The outer peripheral surface facing the fixed part bearing and the rotation of the developing roller.
The connecting portion having an inner peripheral surface fitted to the rolling drive shaft
There imaging system, characterized in that it comprises a second shaft receiving abutting, at least including the gap adjusting mechanism, the. 2. The support portion of the photosensitive drum is formed by the connecting portion.
A pair of first bearings provided at both ends of the holding shaft, and
A pair of gap settings corresponding to each of the pair of first bearings
It consists of a pair of connecting parts that respectively connect the bearings and
At least one of the pair of connecting portions is elastically deformed.
The structure according to claim 1, wherein the structure is possible.

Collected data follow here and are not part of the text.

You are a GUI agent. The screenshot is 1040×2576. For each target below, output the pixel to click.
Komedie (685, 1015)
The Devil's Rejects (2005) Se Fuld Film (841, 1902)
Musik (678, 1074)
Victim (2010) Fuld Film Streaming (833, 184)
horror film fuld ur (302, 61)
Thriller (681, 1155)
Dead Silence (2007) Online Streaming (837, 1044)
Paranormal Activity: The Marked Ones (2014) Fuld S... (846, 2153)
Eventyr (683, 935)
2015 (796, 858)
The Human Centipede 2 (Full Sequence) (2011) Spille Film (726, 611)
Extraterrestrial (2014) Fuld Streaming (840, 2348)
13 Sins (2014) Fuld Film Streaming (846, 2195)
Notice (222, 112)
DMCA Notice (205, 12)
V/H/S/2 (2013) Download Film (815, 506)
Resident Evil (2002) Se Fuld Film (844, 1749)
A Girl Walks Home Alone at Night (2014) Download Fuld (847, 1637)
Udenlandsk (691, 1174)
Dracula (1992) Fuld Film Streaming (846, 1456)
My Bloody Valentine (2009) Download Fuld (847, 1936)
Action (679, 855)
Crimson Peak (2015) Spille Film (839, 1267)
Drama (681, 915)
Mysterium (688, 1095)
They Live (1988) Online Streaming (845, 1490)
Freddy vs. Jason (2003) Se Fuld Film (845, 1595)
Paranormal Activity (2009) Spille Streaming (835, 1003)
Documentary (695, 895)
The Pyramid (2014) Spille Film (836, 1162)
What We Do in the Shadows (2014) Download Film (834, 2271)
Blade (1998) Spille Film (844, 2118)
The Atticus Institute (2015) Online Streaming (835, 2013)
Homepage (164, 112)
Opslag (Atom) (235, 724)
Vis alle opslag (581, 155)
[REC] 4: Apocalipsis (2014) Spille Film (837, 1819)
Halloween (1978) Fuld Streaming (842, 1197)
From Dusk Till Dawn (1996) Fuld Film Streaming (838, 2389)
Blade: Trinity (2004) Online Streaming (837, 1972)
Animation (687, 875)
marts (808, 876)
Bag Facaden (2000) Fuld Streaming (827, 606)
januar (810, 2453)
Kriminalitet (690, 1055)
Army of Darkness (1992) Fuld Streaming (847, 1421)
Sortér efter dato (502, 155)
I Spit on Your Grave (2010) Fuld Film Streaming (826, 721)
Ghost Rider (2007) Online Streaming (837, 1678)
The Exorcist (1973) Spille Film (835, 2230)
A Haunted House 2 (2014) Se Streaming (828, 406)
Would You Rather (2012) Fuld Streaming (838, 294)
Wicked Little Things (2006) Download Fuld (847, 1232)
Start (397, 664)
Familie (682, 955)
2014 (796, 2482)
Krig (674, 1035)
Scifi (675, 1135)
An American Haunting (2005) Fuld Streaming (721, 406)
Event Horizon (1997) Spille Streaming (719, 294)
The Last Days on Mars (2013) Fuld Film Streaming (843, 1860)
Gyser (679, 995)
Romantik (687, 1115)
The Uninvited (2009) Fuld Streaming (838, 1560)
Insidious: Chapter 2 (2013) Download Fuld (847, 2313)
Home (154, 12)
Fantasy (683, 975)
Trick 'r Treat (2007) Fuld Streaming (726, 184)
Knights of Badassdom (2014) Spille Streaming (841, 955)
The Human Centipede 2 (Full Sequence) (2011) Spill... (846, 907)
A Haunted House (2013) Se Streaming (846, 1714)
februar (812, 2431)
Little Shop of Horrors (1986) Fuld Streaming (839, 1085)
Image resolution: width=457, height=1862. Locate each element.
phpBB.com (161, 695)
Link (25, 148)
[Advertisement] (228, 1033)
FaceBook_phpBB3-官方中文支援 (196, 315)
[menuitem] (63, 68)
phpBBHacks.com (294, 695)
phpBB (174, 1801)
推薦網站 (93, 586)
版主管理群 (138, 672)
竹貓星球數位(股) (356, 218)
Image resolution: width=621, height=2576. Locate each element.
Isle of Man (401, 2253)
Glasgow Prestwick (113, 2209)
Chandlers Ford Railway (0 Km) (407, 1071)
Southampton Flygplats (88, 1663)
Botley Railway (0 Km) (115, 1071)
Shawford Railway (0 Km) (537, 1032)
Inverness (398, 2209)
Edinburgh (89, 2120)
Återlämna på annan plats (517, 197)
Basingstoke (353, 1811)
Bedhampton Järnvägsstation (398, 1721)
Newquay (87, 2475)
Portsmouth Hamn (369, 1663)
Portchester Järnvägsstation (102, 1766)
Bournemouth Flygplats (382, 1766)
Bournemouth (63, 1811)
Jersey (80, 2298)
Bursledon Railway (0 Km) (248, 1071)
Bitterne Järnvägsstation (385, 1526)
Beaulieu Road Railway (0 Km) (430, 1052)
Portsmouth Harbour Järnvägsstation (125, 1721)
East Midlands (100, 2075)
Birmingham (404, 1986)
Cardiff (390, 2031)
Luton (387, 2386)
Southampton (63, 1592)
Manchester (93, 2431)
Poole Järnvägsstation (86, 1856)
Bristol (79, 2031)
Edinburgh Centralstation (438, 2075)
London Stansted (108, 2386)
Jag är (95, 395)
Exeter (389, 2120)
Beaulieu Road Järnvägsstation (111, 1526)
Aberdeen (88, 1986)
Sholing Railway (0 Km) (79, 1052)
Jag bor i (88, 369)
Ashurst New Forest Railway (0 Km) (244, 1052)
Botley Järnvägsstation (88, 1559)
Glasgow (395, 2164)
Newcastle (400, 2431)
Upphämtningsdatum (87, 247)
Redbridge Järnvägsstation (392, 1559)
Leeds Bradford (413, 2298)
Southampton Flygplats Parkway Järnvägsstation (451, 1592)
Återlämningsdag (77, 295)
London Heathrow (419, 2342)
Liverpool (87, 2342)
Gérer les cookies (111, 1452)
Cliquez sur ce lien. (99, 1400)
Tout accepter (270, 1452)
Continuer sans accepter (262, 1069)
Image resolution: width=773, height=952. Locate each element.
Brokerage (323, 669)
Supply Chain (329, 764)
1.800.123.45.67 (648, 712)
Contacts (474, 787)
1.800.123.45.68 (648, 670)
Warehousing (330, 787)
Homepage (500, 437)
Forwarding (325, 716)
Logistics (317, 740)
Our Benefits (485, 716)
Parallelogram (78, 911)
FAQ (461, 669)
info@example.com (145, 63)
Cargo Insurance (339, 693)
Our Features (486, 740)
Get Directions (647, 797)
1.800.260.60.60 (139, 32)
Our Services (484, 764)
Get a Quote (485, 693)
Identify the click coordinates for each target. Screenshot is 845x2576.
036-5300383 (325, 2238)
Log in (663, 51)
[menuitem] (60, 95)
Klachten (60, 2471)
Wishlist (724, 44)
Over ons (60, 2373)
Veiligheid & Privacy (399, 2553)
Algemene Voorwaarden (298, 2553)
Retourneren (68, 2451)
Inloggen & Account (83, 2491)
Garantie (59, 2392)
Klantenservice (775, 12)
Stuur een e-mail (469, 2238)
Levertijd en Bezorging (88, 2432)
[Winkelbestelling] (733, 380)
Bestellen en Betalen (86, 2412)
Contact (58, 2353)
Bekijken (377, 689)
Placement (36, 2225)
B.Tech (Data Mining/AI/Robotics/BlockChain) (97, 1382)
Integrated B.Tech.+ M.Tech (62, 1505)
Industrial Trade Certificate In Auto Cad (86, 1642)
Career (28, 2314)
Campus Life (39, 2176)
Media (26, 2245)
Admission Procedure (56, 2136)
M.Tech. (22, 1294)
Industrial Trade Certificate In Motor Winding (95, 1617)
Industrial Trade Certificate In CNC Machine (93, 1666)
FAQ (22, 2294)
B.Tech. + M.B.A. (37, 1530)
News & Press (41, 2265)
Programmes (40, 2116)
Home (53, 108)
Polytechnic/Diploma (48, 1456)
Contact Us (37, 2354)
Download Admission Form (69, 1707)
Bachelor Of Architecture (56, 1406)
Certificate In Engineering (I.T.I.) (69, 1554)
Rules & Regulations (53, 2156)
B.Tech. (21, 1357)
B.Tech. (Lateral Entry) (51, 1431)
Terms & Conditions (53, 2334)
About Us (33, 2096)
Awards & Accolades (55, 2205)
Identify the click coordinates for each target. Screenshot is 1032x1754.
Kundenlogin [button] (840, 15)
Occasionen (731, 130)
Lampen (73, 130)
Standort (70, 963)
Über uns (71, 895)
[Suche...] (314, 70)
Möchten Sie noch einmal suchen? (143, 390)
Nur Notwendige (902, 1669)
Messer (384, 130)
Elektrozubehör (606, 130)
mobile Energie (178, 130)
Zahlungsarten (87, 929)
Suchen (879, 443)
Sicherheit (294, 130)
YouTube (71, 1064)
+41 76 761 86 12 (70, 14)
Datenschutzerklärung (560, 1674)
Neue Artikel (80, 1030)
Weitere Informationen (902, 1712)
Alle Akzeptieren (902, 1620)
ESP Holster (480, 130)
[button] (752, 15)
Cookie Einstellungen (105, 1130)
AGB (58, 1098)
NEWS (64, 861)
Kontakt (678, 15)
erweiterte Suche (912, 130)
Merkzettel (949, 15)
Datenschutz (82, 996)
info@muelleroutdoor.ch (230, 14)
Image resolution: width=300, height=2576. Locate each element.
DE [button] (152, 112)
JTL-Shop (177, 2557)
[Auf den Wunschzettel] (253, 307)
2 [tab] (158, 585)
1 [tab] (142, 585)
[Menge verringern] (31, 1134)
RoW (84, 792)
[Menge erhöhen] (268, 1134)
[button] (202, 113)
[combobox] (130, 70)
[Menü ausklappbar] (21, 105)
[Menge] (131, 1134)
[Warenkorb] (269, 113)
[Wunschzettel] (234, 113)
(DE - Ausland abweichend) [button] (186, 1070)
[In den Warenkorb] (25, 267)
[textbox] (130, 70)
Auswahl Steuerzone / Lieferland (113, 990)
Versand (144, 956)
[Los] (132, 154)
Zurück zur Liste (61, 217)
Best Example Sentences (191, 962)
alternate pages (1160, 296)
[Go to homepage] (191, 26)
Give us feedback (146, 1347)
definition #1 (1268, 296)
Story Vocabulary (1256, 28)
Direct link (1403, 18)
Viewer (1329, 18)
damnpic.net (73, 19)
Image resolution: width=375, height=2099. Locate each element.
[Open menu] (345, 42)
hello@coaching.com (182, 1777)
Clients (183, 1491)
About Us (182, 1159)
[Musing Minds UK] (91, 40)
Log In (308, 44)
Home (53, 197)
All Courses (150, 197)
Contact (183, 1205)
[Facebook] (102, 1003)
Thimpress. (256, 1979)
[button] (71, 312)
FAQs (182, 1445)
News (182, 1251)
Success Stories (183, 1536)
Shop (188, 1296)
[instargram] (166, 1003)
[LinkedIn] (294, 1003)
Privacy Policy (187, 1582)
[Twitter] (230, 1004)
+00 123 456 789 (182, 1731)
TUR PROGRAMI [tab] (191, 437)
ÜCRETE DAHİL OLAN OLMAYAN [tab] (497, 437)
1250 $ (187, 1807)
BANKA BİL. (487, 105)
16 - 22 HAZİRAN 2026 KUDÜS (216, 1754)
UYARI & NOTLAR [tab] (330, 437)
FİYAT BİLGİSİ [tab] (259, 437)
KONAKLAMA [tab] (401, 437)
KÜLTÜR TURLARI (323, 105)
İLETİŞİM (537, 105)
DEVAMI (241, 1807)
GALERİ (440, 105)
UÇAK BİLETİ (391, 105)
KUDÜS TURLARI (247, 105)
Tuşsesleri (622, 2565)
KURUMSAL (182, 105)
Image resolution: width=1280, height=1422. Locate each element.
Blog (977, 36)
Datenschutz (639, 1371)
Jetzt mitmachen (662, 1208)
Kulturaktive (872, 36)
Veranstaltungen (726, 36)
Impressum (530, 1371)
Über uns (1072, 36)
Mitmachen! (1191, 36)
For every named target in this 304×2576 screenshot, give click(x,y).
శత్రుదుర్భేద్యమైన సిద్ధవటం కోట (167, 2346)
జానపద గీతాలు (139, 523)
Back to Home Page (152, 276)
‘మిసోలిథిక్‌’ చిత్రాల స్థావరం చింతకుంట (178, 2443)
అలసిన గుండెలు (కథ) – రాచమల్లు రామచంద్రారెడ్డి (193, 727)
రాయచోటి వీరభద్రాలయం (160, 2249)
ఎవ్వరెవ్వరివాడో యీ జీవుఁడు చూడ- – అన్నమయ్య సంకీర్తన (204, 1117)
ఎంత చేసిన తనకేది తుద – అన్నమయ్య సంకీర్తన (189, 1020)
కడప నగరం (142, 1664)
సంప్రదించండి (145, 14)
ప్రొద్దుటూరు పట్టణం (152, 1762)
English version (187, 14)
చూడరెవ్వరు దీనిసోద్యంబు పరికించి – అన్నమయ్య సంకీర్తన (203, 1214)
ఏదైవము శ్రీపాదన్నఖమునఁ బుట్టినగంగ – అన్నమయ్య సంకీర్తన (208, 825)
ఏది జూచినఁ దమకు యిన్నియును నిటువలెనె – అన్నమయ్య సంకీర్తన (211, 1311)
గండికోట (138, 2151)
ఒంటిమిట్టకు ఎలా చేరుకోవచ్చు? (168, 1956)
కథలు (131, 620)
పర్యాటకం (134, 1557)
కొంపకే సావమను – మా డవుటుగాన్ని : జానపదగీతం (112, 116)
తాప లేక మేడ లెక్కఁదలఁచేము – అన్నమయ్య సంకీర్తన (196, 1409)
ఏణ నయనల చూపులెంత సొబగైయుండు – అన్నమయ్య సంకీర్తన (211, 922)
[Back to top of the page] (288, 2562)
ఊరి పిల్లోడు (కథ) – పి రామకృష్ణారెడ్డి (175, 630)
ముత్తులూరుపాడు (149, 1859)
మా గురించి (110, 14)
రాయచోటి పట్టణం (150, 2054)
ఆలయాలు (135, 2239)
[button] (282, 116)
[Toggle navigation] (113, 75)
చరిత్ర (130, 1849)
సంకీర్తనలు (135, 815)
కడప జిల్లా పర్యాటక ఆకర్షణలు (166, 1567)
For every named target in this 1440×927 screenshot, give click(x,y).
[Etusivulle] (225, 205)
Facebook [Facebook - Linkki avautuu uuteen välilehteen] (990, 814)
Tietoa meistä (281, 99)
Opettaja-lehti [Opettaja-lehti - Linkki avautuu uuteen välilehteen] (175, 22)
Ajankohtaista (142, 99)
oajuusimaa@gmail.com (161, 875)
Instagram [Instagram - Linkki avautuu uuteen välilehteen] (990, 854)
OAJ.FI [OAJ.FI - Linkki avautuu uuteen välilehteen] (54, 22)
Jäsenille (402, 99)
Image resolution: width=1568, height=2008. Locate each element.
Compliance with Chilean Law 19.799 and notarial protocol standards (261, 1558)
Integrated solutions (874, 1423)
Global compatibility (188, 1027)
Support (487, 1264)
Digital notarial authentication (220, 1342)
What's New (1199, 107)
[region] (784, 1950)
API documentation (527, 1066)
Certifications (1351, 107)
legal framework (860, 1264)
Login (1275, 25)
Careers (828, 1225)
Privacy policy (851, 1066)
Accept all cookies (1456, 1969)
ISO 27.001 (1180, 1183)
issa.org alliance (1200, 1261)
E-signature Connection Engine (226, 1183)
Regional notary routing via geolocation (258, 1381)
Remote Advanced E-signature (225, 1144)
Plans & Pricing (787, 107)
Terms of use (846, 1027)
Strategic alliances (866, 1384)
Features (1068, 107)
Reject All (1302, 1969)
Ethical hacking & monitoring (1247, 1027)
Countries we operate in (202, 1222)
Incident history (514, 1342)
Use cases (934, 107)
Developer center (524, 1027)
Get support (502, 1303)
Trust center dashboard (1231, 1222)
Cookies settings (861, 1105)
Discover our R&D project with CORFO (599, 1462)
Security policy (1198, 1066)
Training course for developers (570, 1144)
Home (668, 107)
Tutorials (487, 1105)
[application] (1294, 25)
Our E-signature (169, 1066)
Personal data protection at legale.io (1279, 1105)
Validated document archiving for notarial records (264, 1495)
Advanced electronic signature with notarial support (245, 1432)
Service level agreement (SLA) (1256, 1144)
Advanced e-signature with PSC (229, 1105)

Image forming system. 3. The first bearing of the photosensitive drum
A pair of bearings provided on both ends of the drum in the support shaft
It is constituted by only at least one of said pair of bearings, as well fitted to the mounting portion of the main frame of the image forming unit, and loosely fitted a support shaft of the photosensitive drum in the radial direction inner side Te, characterized in that it is more formed only significant displacement of the support shaft <br/>-collar positioning regulating claim 1
The image forming system according to 1.